Whole-slide images (WSIs) in pathology can reach up to 10,000 x 10,000 pixels, posing significant challenges for multimodal large language model (MLLM) due to long context length and high computational demands. Previous methods typically focus on patch-level analysis or slide-level classification using CLIP-based models with multi-instance learning, but they lack the generative capabilities needed for visual question answering (VQA). More recent MLLM-based approaches address VQA by feeding thousands of patch tokens directly into the language model, which leads to excessive resource consumption. To address these limitations, we propose Token Compression Pathology LLaVA (TCP-LLaVA), the first MLLM architecture to perform WSI VQA via token compression. TCP-LLaVA introduces a set of trainable compression tokens that aggregate visual and textual information through a modality compression module, inspired by the [CLS] token mechanism in BERT. Only the compressed tokens are forwarded to the LLM for answer generation, significantly reducing input length and computational cost. Experiments on ten TCGA tumor subtypes show that TCP-LLaVA outperforms existing MLLM baselines in VQA accuracy while reducing training resource consumption by a substantial margin.

Paper Structure

This paper contains 13 sections, 5 equations, 4 figures, 2 tables.

Figures (4)

  • Figure 1: Comparison of different WSI modeling paradigms for pathology tasks. (a) MIL-based methods aggregate patch-level features into a slide-level representation via aggregation modules, typically used for classification. (b) CLIP-based methods compute similarity scores between each patch and text prompt embeddings, followed by MIL aggregation for classification tasks. (c) MLLM-based methods directly feed all extracted visual tokens (often exceeding 10K) into a large language model (LLM) along with text tokens for end-to-end answer generation. (d) Our TCP-LLaVA introduces a modality compression module that distills thousands of patches and text tokens into a compact set of trainable compression tokens. This architecture significantly reduces computational load while maintaining high performance on gigapixel-scale VQA tasks.
  • Figure 2: Overall architecture of TCP-LLaVA for visual question answering on whole slide images (WSIs). Given a high-resolution WSI, non-overlapping patches are extracted and passed through a pretrained visual encoder, followed by a projector that aligns visual features to the LLM embedding space, producing visual tokens.
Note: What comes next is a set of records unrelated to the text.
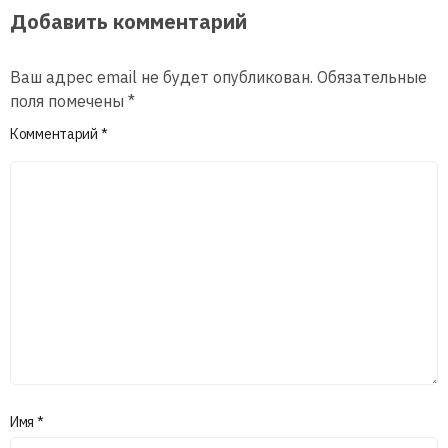
Добавить комментарий
Ваш адрес email не будет опубликован.
Обязательные
поля помечены
*
Комментарий
*
Имя
*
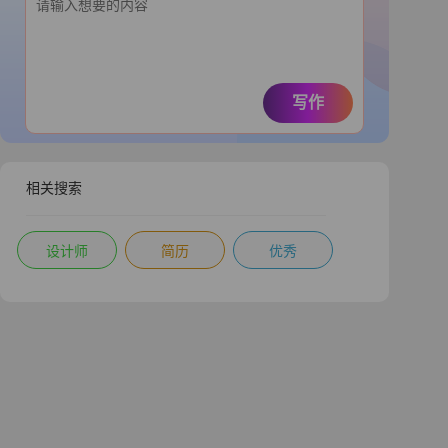
写作
相关搜索
设计师
简历
优秀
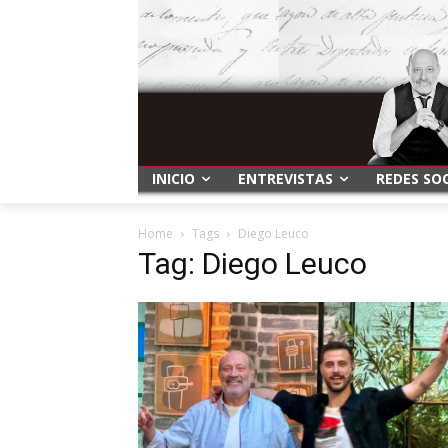
INICIO
ENTREVISTAS
REDES SO
Home
Tags
Diego Leuco
Tag: Diego Leuco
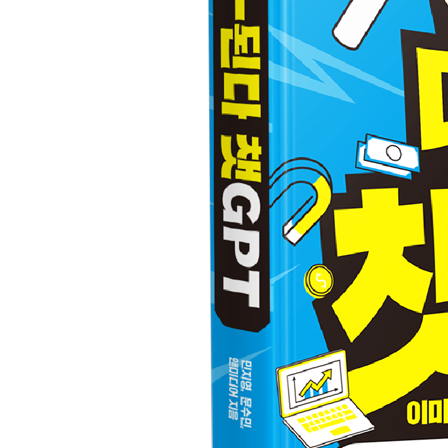
알아두기·내보내기 형태로 저장하기
05 이미지 밝기와 채도 조정하기
색 보정으로 완성하는 선명한 이미지
이미지 밝기 조정하기
알아두기·효율적인 이미지 보정 순서
이미지 채도 조정하기
06 소상공인을 위한 로고와 간판 홍보물 디자인하
창업을 위한 브랜드 아이덴티티(BI) 만들기
로고 간판 생성하기
로고를 이용하여 홍보물 생성하기
알아두기·프롬프트로 이미지 속 문구 수정하기
07 요리책이 필요없는 레시피 만들기
챗GPT 맞춤형 레시피 활용법
문장 형식의 레시피 생성하기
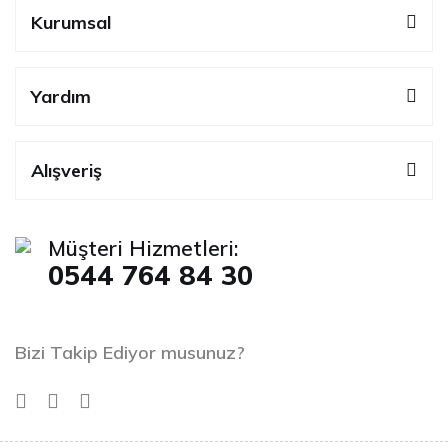
Kurumsal
Yardım
Alışveriş
Müşteri Hizmetleri:
0544 764 84 30
Bizi Takip Ediyor musunuz?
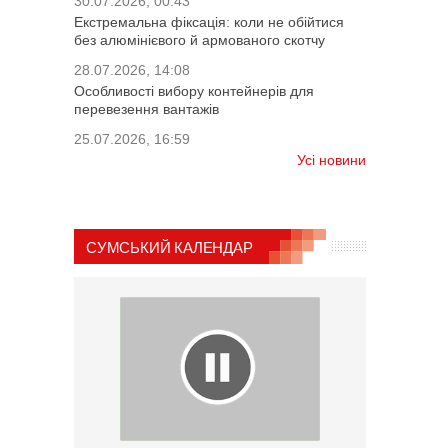
30.07.2026, 00:43
Екстремальна фіксація: коли не обійтися
без алюмінієвого й армованого скотчу
28.07.2026, 14:08
Особливості вибору контейнерів для
перевезення вантажів
25.07.2026, 16:59
Усі новини
СУМСЬКИЙ КАЛЕНДАР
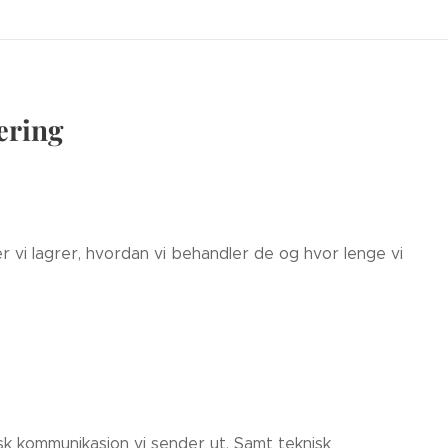
æring
 vi lagrer, hvordan vi behandler de og hvor lenge vi
isk kommunikasjon vi sender ut. Samt teknisk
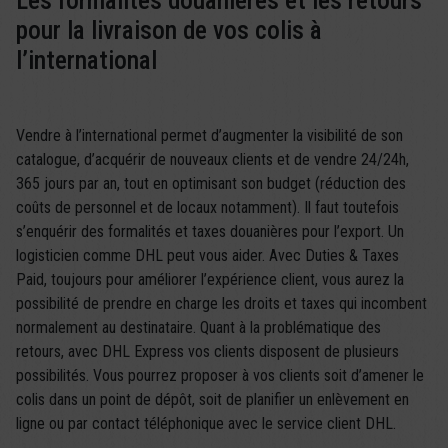
Les formalités douanières et les retours
pour la livraison de vos colis à
l’international
Vendre à l’international permet d’augmenter la visibilité de son
catalogue, d’acquérir de nouveaux clients et de vendre 24/24h,
365 jours par an, tout en optimisant son budget (réduction des
coûts de personnel et de locaux notamment). Il faut toutefois
s’enquérir des formalités et taxes douanières pour l’export. Un
logisticien comme DHL peut vous aider. Avec Duties & Taxes
Paid, toujours pour améliorer l’expérience client, vous aurez la
possibilité de prendre en charge les droits et taxes qui incombent
normalement au destinataire. Quant à la problématique des
retours, avec DHL Express vos clients disposent de plusieurs
possibilités. Vous pourrez proposer à vos clients soit d’amener le
colis dans un point de dépôt, soit de planifier un enlèvement en
ligne ou par contact téléphonique avec le service client DHL.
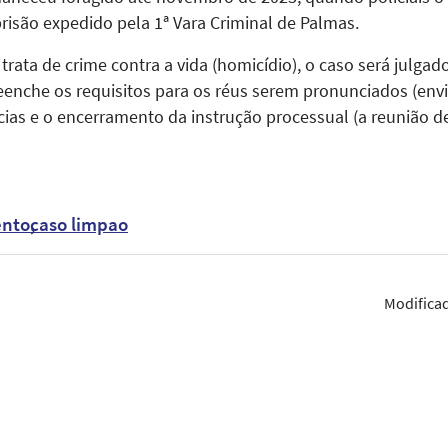
são expedido pela 1ª Vara Criminal de Palmas.
trata de crime contra a vida (homicídio), o caso será julgad
eenche os requisitos para os réus serem pronunciados (env
ncias e o encerramento da instrução processual (a reunião d
ento
caso limpao
Modifica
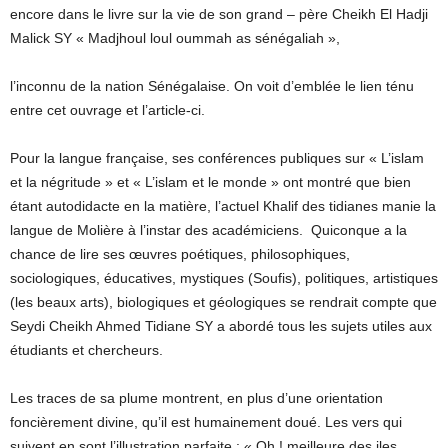
encore dans le livre sur la vie de son grand – père Cheikh El Hadji
Malick SY « Madjhoul loul oummah as sénégaliah »,
l’inconnu de la nation Sénégalaise. On voit d’emblée le lien ténu
entre cet ouvrage et l’article-ci.
Pour la langue française, ses conférences publiques sur « L’islam
et la négritude » et « L’islam et le monde » ont montré que bien
étant autodidacte en la matière, l’actuel Khalif des tidianes manie la
langue de Molière à l’instar des académiciens. Quiconque a la
chance de lire ses œuvres poétiques, philosophiques,
sociologiques, éducatives, mystiques (Soufis), politiques, artistiques
(les beaux arts), biologiques et géologiques se rendrait compte que
Seydi Cheikh Ahmed Tidiane SY a abordé tous les sujets utiles aux
étudiants et chercheurs.
Les traces de sa plume montrent, en plus d’une orientation
foncièrement divine, qu’il est humainement doué. Les vers qui
suivent en sont l’illustration parfaite : « Oh ! meilleure des iles,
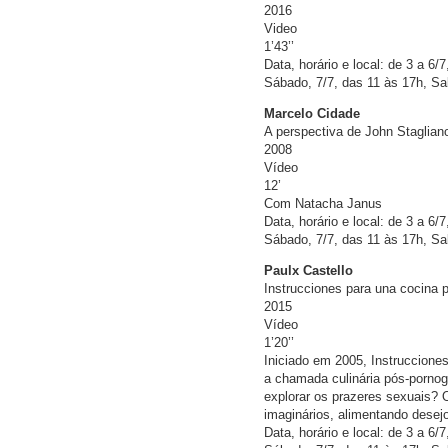
2016
Video
1’43’’
Data, horário e local: de 3 a 6/
Sábado, 7/7, das 11 às 17h, Sa
Marcelo Cidade
A perspectiva de John Staglian
2008
Vídeo
12’
Com Natacha Janus
Data, horário e local: de 3 a 6/
Sábado, 7/7, das 11 às 17h, Sa
Paulx Castello
Instrucciones para una cocina 
2015
Vídeo
1’20’’
Iniciado em 2005, Instruccione
a chamada culinária pós-pornogr
explorar os prazeres sexuais? 
imaginários, alimentando desejo
Data, horário e local: de 3 a 6/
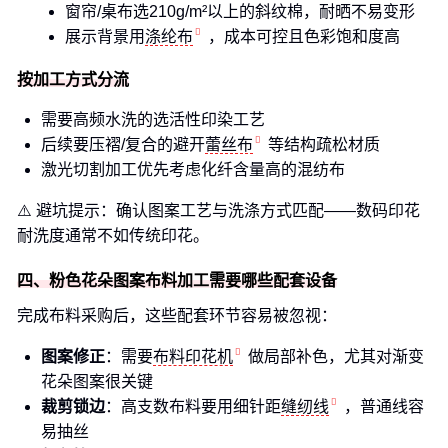
窗帘/桌布选210g/m²以上的斜纹棉，耐晒不易变形
展示背景用
涤纶布
，成本可控且色彩饱和度高
按加工方式分流
需要高频水洗的选活性印染工艺
后续要压褶/复合的避开
蕾丝布
等结构疏松材质
激光切割加工优先考虑化纤含量高的混纺布
⚠️ 避坑提示：确认图案工艺与洗涤方式匹配——数码印花
耐洗度通常不如传统印花。
四、粉色花朵图案布料加工需要哪些配套设备
完成布料采购后，这些配套环节容易被忽视：
图案修正
：需要
布料印花机
做局部补色，尤其对渐变
花朵图案很关键
裁剪锁边
：高支数布料要用细针距
缝纫线
，普通线容
易抽丝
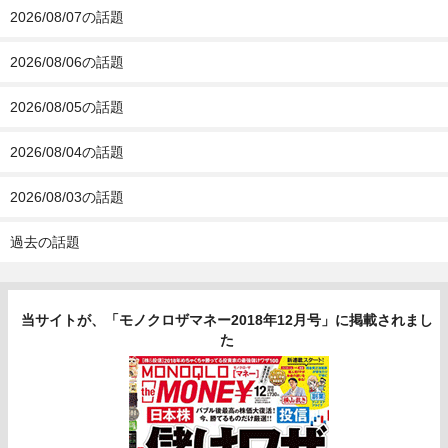
2026/08/07の話題
2026/08/06の話題
2026/08/05の話題
2026/08/04の話題
2026/08/03の話題
過去の話題
当サイトが、「モノクロザマネー2018年12月号」に掲載されまし
た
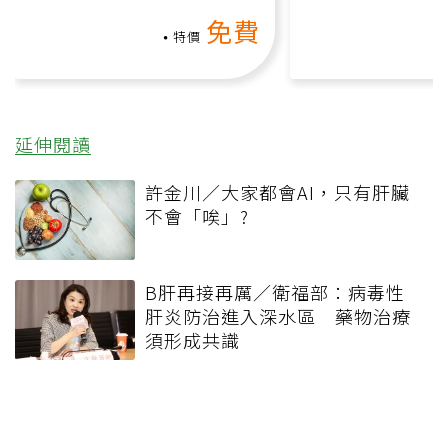
動、增肌、互動元素，0基
氧」高壓族在家
免費
礎也能做！
負擔
特價
延伸閱讀
許金川／大家都會AI，只有肝臟
不會「唉」?
B肝再接再厲／衛福部：病毒性
肝炎防治進入深水區 藥物治療
須形成共識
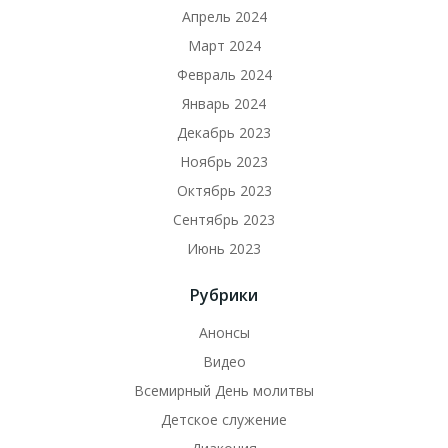
Апрель 2024
Март 2024
Февраль 2024
Январь 2024
Декабрь 2023
Ноябрь 2023
Октябрь 2023
Сентябрь 2023
Июнь 2023
Рубрики
Анонсы
Видео
Всемирный День молитвы
Детское служение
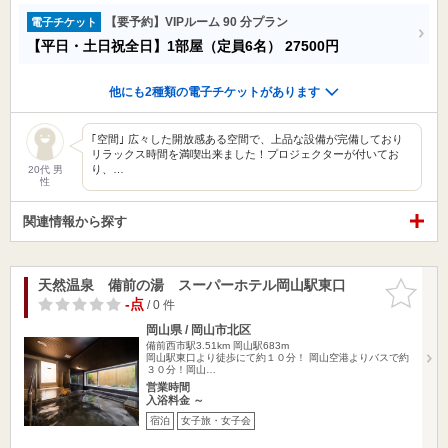
【要予約】VIPルーム 90 分プラン
電子チケット
【平日・土日祝全日】1部屋（定員6名）
27500円
他にも2種類の電子チケットがあります
｢空間｣ 広々した開放感ある空間で、上品な設備が完備しており
リラックス時間を満喫出来ました！プロジェクターが付いてお
り、…
20代 男
性
関連情報から探す
天然温泉 備前の湯 スーパーホテル岡山駅東口
お気に入
りに追加
-点
/ 0 件
岡山県 / 岡山市北区
備前西市駅3.51km
岡山駅683m
岡山駅東口より徒歩にて約１０分！ 岡山空港よりバスで約
３０分！岡山…
営業時間
入浴料金 ～
宿泊
女子旅・女子会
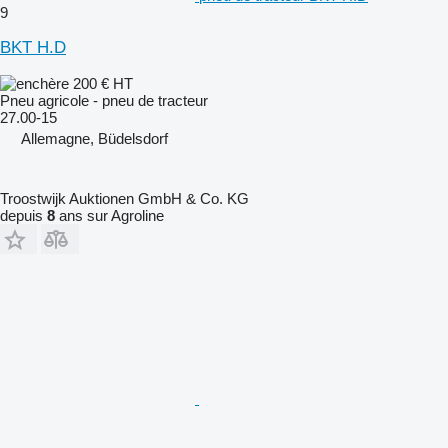
9
BKT H.D
200 €
HT
Pneu agricole - pneu de tracteur
27.00-15
Allemagne, Büdelsdorf
Troostwijk Auktionen GmbH & Co. KG
depuis
8
ans sur Agroline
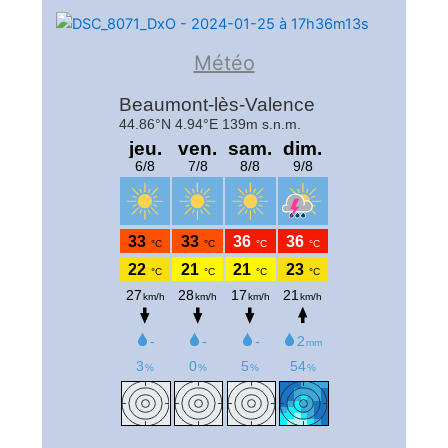
Météo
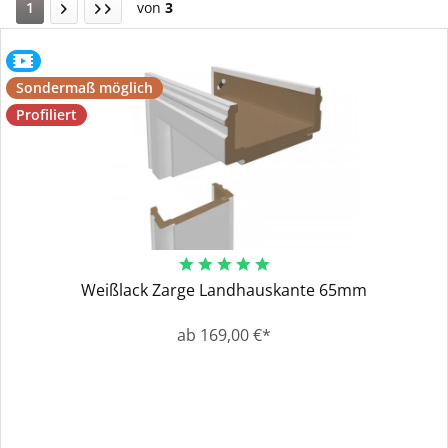
1
von
3
Sondermaß möglich
Profiliert
Weißlack Zarge Landhauskante 65mm
ab 169,00 €*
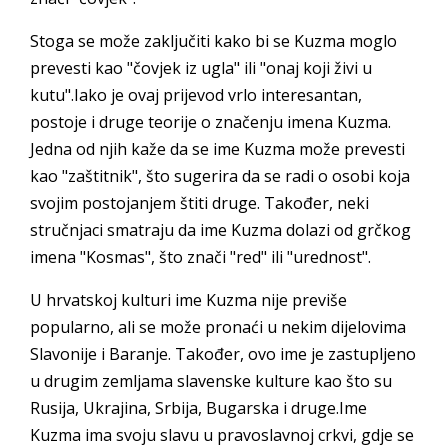
Stoga se može zaključiti kako bi se Kuzma moglo
prevesti kao "čovjek iz ugla" ili "onaj koji živi u
kutu".Iako je ovaj prijevod vrlo interesantan,
postoje i druge teorije o značenju imena Kuzma.
Jedna od njih kaže da se ime Kuzma može prevesti
kao "zaštitnik", što sugerira da se radi o osobi koja
svojim postojanjem štiti druge. Također, neki
stručnjaci smatraju da ime Kuzma dolazi od grčkog
imena "Kosmas", što znači "red" ili "urednost".
U hrvatskoj kulturi ime Kuzma nije previše
popularno, ali se može pronaći u nekim dijelovima
Slavonije i Baranje. Također, ovo ime je zastupljeno
u drugim zemljama slavenske kulture kao što su
Rusija, Ukrajina, Srbija, Bugarska i druge.Ime
Kuzma ima svoju slavu u pravoslavnoj crkvi, gdje se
Meanwhile, the question and answer choices are tokenized into text tokens. These, along with a set of special trainable compression tokens, are input to the Modality Compression Module, which performs cross-modal attention to distill a compact representation. Only the updated compressed tokens are forwarded to the large language model (LLM) for answer generation. This design enables efficient and scalable reasoning on gigapixel WSIs while significantly reducing input sequence length and computational cost.
  • Figure 3: Visualization of the tumor-type distribution in our curated multi-tumor VQA benchmark dataset, constructed from TCGA TCGA_GDC and refined with annotations from SlideBench chen2025slidechat. Each colored segment represents one of ten tumor types, with the arc length proportional to the number of associated question-answer (QA) pairs. The dataset includes BRCA (37,564), LGG (30,074), COAD (14,481), HNSC (13,615), GBM (21,009), LUAD (17,969), LUSC (16,438), BLCA (15,294), SKCM (4,066), and READ (5,287). For each tumor type, we illustrate a representative whole slide image (WSI) and a corresponding clinical question-answer pair, highlighting the dataset’s diversity and the depth of pathology-informed reasoning.
  • Figure 4: Radar chart of the performance comparison across ten tumor types on the TCGA benchmark. The accuracy of TCP-LLaVA is illustrated for each tumor type.